Climate Justice Week kicks off with garlic mustard removal event

Payton+Lott+%28%E2%80%9823%29+holds+garlic+mustard+after+successfully+removing+it.

Sarah Damhof ('22)

Payton Lott (‘23) holds garlic mustard after successfully removing it.

On Sunday April 18, Katie Fetting (‘21) and Peyton McClure (‘22) led an invasive species removal event in Hickory Ridge Woods to kick off Climate Justice Week. During the event, participants walked through Hickory Ridge until they came upon trees marked with pink and yellow tape, signifying where garlic mustard had begun to grow.

Fetting and McClure gave a brief presentation about garlic mustard, and the dangers it presents to native ecosystems, as well as how to properly remove it. 

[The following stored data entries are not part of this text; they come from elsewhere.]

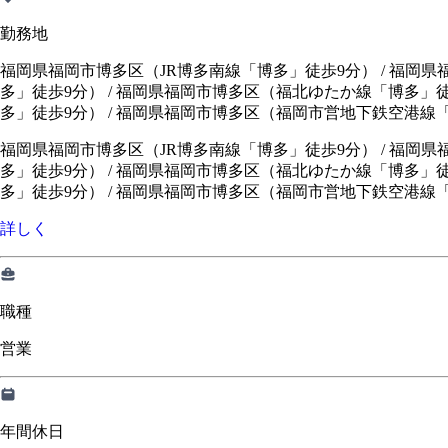
勤務地
福岡県福岡市博多区（JR博多南線「博多」徒歩9分） / 福岡県
多」徒歩9分） / 福岡県福岡市博多区（福北ゆたか線「博多」
多」徒歩9分） / 福岡県福岡市博多区（福岡市営地下鉄空港線
福岡県福岡市博多区（JR博多南線「博多」徒歩9分）
/
福岡県
多」徒歩9分）
/
福岡県福岡市博多区（福北ゆたか線「博多」徒
多」徒歩9分）
/
福岡県福岡市博多区（福岡市営地下鉄空港線「
詳しく
職種
営業
年間休日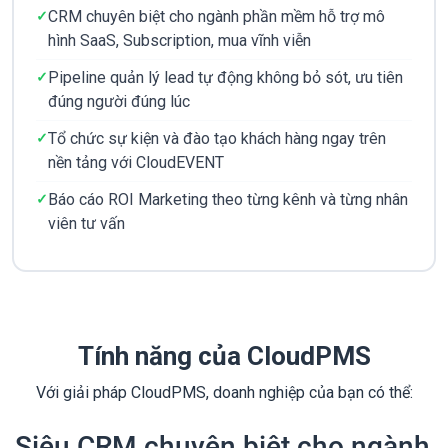
CRM chuyên biệt cho ngành phần mềm hỗ trợ mô
hình SaaS, Subscription, mua vĩnh viễn
Pipeline quản lý lead tự động không bỏ sót, ưu tiên
đúng người đúng lúc
Tổ chức sự kiện và đào tạo khách hàng ngay trên
nền tảng với CloudEVENT
Báo cáo ROI Marketing theo từng kênh và từng nhân
viên tư vấn
Tính năng của CloudPMS
Với giải pháp CloudPMS, doanh nghiệp của bạn có thể:
Siêu CRM chuyên biệt cho ngành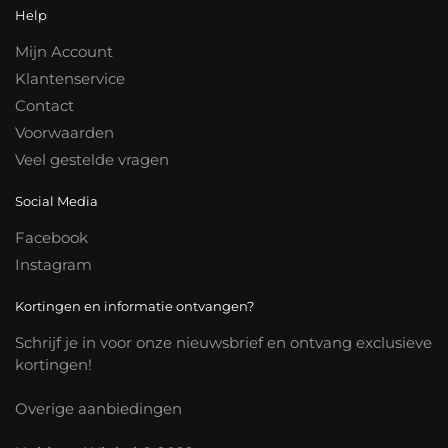
Help
Mijn Account
Klantenservice
Contact
Voorwaarden
Veel gestelde vragen
Social Media
Facebook
Instagram
Kortingen en informatie ontvangen?
Schrijf je in voor onze nieuwsbrief en ontvang exclusieve
kortingen!
Overige aanbiedingen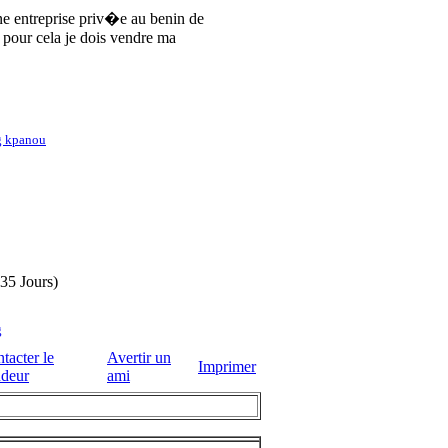
une entreprise priv�e au benin de
pour cela je dois vendre ma
 kpanou
35 Jours)
g
tacter le
Avertir un
Imprimer
deur
ami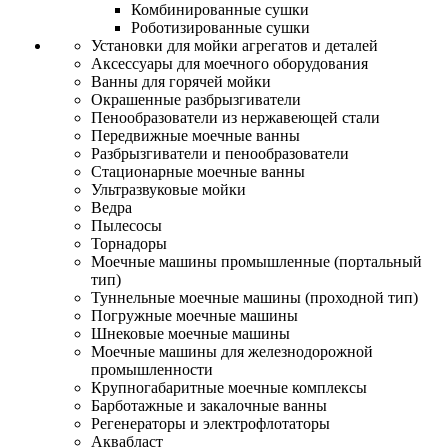
Комбинированные сушки
Роботизированные сушки
Установки для мойки агрегатов и деталей
Аксессуары для моечного оборудования
Ванны для горячей мойки
Окрашенные разбрызгиватели
Пенообразователи из нержавеющей стали
Передвижные моечные ванны
Разбрызгиватели и пенообразователи
Стационарные моечные ванны
Ультразвуковые мойки
Ведра
Пылесосы
Торнадоры
Моечные машины промышленные (портальный
тип)
Туннельные моечные машины (проходной тип)
Погружные моечные машины
Шнековые моечные машины
Моечные машины для железнодорожной
промышленности
Крупногабаритные моечные комплексы
Барботажные и закалочные ванны
Регенераторы и электрофлотаторы
Аквабласт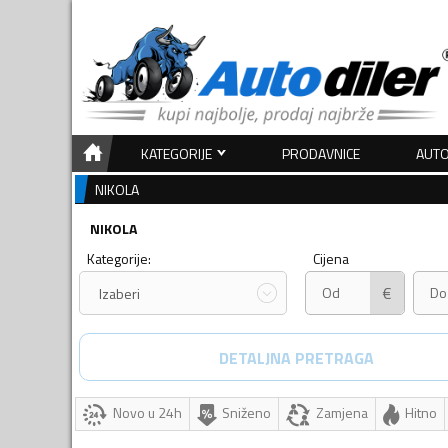
KATEGORIJE
PRODAVNICE
AUTO
NIKOLA
NIKOLA
Kategorije:
Cijena
€
Izaberi
DETALJNA PRETRAGA
Novo u 24h
Sniženo
Zamjena
Hitno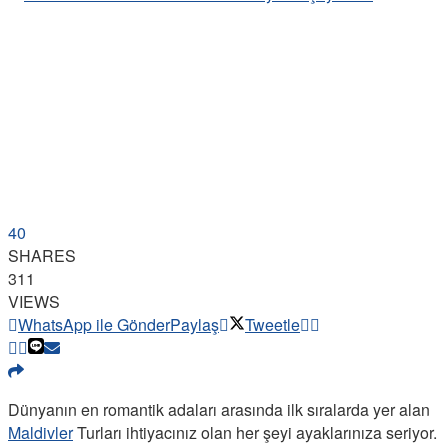
40
SHARES
311
VIEWS
WhatsApp ile Gönder
Paylaş
Tweetle
Dünyanın en romantik adaları arasında ilk sıralarda yer alan
Maldivler
Turları ihtiyacınız olan her şeyi ayaklarınıza seriyor.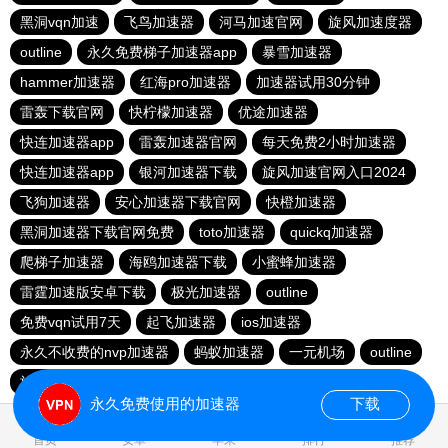
黑洞vqn加速
飞鸟加速器
河马加速官网
旋风加速度器
outline
永久免费梯子加速器app
暴雪加速器
hammer加速器
红海pro加速器
加速器试用30分钟
雷轰下载官网
快柠檬加速器
优途加速器
快连加速器app
雷轰加速器官网
每天免费2小时加速器
快连加速器app
银河加速器下载
旋风加速官网入口2024
飞狗加速器
安心加速器下载官网
快橙加速器
黑洞加速器下载官网免费
toto加速器
quickq加速器
爬梯子加速器
海鸥加速器下载
小蜜蜂加速器
雷霆加速版安卓下载
极光加速器
outline
免费vqn试用7天
起飞加速器
ios加速器
永久不收费的nvp加速器
蚂蚁加速器
一元机场
outline
旋风加速度器
自由鲸
永久免费使用的加速器
下载
0.016220s
首页
安卓
苹果
排行
推荐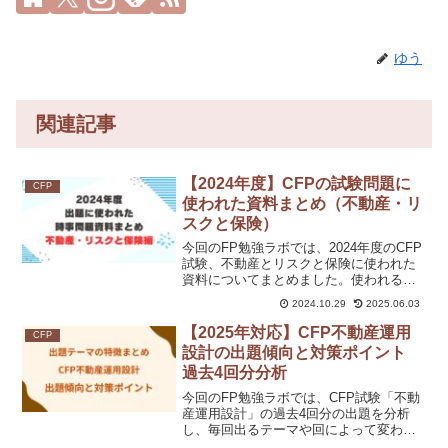
ゆう
関連記事
【2024年度】CFPの試験問題に
CFP
使われた資料まとめ（不動産・リ
スクと保険）
今回のFP勉強ラボでは、2024年度のCFP
試験、不動産とリスクと保険に使われた
資料についてまとめました。使われる資
料は同じものが多いので、目を通してお
2024.10.29
2025.06.03
くと得点アップにつながりますよ。ぜ
ひ、記事を参考にしてください。
【2025年対応】CFP不動産運用
CFP
設計の出題傾向と対策ポイント
過去4回分分析
今回のFP勉強ラボでは、CFP試験「不動
産運用設計」の過去4回分の出題を分析
し、毎回出るテーマや回によって変わる
大問を整理。問題ごとの傾向をつかめ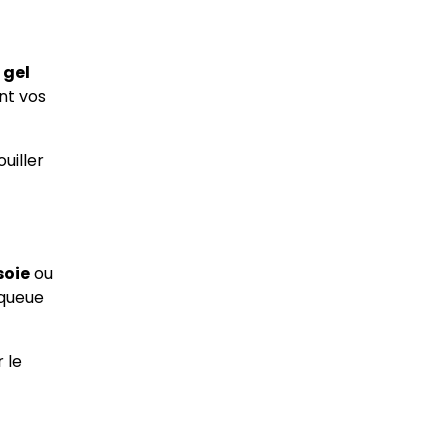
n
gel
nt vos
ouiller
soie
ou
 queue
 le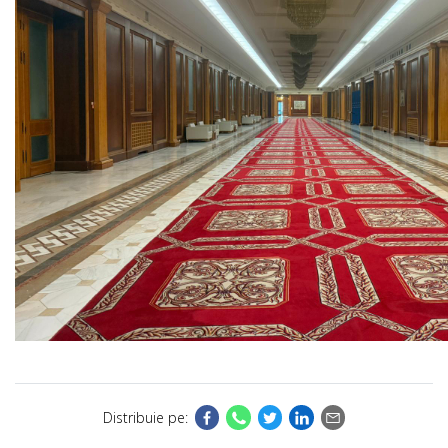
Distribuie pe: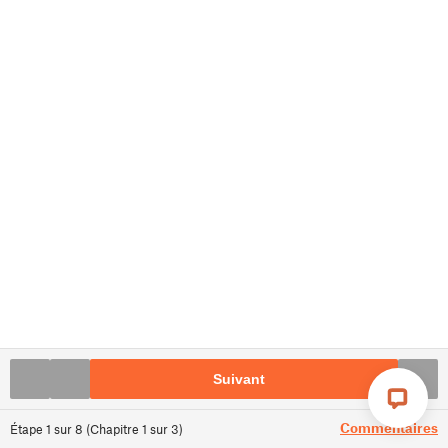
Suivant
Commentaires
Étape
1
sur
8
(
Chapitre
1
sur
3
)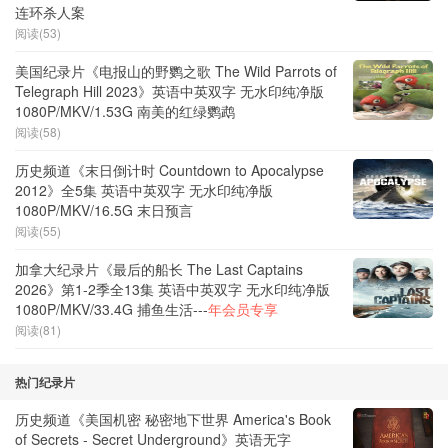
连环杀人案
阅读(53)
美国纪录片《电报山的野鹦之歌 The Wild Parrots of
Telegraph Hill 2023》英语中英双字 无水印纯净版
1080P/MKV/1.53G 南美的红绿鹦鹉
阅读(58)
历史频道《末日倒计时 Countdown to Apocalypse
2012》全5集 英语中英双字 无水印纯净版
1080P/MKV/16.5G 末日预言
阅读(55)
加拿大纪录片《最后的船长 The Last Captains
2026》第1-2季全13集 英语中英双字 无水印纯净版
1080P/MKV/33.4G 捕鱼生活---
年会员专享
阅读(81)
热门纪录片
历史频道《美国机密 秘密地下世界 America's Book
of Secrets - Secret Underground》英语无字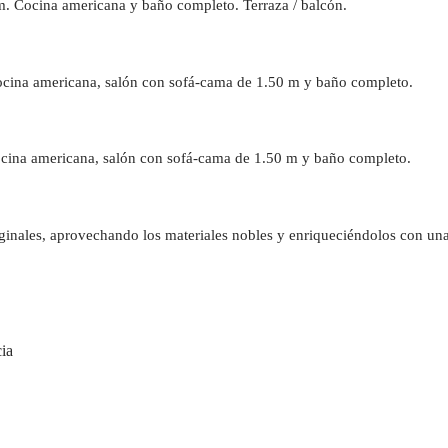
m. Cocina americana y baño completo. Terraza / balcón.
ocina americana, salón con sofá-cama de 1.50 m y baño completo.
Cocina americana, salón con sofá-cama de 1.50 m y baño completo.
iginales, aprovechando los materiales nobles y enriqueciéndolos con una
cia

Garlic mustard is an invasive species in forests, wetlands, and savannahs. Mustards are used to sterilize the soil of fungi, which may be helpful in agriculture, but not in natural areas. Oaks and other species have a symbiotic relationship with the soil fungi, so the germination of garlic mustard can impede their growth. It also spreads quickly, which maximizes its impact once introduced to an area. Although it is not the most detrimental of all the invasive species, it is still harmful to the ecosystem.

“It’s not so much that we are saying invasives are bad and we are trying to get rid of them, but we are trying to get people out into Luther’s natural areas,” McClure said. “That’s not just our goal, but a lot of the events led by people in our class’s goal. Two of the guys were saying it was really relaxing, and they would like to do it again sometime. If they want to go on a hike in Hickory Ridge, it’s always available.”

After the presentation, each participant got a trowel to dig up the plant, making sure to get the entire root system so it does not regrow. As it is not prime reproductive season for garlic mustard, participants left the plants to dry out in tree branches above the ground. Participants were also pleasantly surprised to get a nice treat, as garlic mustard is edible.

“It’s good to connect people to conservation,” Fetting said. “I think sometimes people feel like only biology or environmental studies students know all about conservation, and it’s their thing, but conservation is everybody’s thing. Another goal of the event is for people to feel like they can be a part of something like this. It can be for everyone.”

Fetting and McClure are both students in the restoration and conservation biology class taught by Associate Professor of Biology and Natural Areas Manager Molly McNicoll. In this class, McNicoll assigned lab groups to host an event that promotes sustainability on campus in coordination with Climate Justice Week.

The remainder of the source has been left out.